PCNA plays an Panobinostat chemical structure important role in nucleic acid metabolism and functions as an accessory protein in DNA synthesis in the S phase [33]. PCNA can interact with
cellular proteins involved in cell cycle regulation and checkpoint control [34]. PCNA immunohistochemical staining confirmed that the mean percentage of positively stained cancer cells was the lowest in the group treated with CoCl2 + glibenclamide compared to the other groups. MMPs play important roles in the invasion and metastasis of tumor cells. MMPs can degrade the extracellular matrix (ECM) and release GW4869 activated growth factors to promote invasion and metastasis [35]. So far, more than 20 kinds of MMPs have been reported. MMP9 is one of the most important proteases and can degrade collagen IV and most of the components of ECM. It has been reported that there is high expression level and activity of MMP9 in many epithelium-derived malignant tumors including breast AMN-107 cancer [36]. The expression and secretion of MMP9
are regulated by MMP2, another member of the MMP family [37]. Immunohistochemical staining showed that the expression of MMP9 in the control groups was significantly higher than that in the CoCl2 + glibenclamide and paclitaxel groups. Moreover, the tumor cells that stained positive for MMP9 were mainly distributed in the margin between tumor tissue and skeletal muscle. In the center of the tumor masses we observed a low number of positively stained tumor cells. This phenomenon of MMP9 expression at the tumor edge has been Glycogen branching enzyme called the “infiltration striker” and it facilitates infiltration of the tumor cells through the basement membrane and formation of distant metastases.

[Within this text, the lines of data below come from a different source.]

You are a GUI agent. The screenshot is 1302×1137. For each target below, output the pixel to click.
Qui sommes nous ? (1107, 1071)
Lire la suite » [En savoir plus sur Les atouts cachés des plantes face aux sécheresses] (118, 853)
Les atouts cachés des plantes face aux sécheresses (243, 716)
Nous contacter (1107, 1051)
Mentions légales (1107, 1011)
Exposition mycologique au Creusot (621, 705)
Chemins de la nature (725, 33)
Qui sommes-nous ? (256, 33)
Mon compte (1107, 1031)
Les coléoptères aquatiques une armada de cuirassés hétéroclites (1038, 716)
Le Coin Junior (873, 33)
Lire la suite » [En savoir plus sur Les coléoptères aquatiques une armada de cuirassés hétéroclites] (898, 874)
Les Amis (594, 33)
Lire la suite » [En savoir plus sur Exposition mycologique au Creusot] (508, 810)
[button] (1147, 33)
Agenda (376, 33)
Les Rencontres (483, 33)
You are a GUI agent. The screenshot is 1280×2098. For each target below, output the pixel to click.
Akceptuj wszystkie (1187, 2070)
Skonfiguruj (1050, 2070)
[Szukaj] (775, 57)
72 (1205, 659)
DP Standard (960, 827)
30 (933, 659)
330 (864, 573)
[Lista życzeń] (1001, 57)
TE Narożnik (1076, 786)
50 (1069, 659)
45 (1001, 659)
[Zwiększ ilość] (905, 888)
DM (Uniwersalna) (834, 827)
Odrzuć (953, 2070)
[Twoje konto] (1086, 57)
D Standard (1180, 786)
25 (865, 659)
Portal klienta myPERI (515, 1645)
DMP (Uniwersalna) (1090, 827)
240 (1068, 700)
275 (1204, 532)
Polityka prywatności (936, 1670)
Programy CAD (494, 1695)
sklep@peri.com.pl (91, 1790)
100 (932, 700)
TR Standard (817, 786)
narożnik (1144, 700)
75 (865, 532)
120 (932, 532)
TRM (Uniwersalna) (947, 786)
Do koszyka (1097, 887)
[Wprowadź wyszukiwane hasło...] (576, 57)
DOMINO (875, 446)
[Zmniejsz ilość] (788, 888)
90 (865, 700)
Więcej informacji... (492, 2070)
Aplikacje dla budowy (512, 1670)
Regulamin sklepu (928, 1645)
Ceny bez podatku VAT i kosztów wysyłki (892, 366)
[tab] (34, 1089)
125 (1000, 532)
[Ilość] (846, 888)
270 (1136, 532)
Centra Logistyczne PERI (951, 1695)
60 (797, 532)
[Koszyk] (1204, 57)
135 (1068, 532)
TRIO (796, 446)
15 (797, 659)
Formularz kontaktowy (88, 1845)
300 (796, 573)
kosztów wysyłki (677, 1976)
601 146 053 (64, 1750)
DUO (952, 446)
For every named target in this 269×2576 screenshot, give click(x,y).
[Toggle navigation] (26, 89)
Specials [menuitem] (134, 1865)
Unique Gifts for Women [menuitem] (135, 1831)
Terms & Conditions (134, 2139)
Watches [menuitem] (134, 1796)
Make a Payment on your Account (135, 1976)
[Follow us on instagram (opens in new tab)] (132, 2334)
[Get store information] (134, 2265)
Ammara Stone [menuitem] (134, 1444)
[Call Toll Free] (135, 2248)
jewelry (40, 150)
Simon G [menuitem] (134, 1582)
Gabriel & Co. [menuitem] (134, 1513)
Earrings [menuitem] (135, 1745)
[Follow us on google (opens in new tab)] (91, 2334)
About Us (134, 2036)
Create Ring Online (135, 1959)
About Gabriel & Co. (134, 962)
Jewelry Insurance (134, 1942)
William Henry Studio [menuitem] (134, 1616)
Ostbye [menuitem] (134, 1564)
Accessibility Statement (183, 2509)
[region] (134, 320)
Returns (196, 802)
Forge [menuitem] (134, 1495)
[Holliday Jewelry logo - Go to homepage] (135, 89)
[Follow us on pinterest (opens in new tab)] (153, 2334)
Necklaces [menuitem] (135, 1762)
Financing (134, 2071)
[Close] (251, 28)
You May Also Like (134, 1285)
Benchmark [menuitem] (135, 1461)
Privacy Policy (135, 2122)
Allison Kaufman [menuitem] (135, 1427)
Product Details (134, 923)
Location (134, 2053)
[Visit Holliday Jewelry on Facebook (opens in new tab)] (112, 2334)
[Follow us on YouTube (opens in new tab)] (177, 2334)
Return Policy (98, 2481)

Nutrition and oxygen are important for sustaining the growth and development of cancer cells [38]. Poor nutrition and oxygen deficiency will hinder rapid proliferation of tumor cells. Here we describe the effect of combined treatment with CoCl2 and glibenclamide on TA2 breast cancer xenografts that resulted
in inhibited growth and invasion. Further studies are needed to investigate the mechanism involved. Conclusions Combined treatment with glibenclamide and CoCl2 inhibits TA2 spontaneous breast cancer growth and invasiveness with effects similar to paclitaxel. Acknowledgments We want to thank Valerie Dunmire for her expert editorial assistance with this manuscript. This work was partially supported by the National Science Foundation of China (81071631) and key project of nature science foundation of Anhui education department (KJ2010A179). Electronic supplementary material Additional file 1: Table S1: Primer sequences for real-time PCR. (DOC 28 KB) References 1. Kaufmann M, Rody A: Long-term risko f breast cancer recurrence: the need for extended adjuvant therapy. J Cancer Res Clin Oncol 2005, 131:487–494.PubMedCrossRef 2.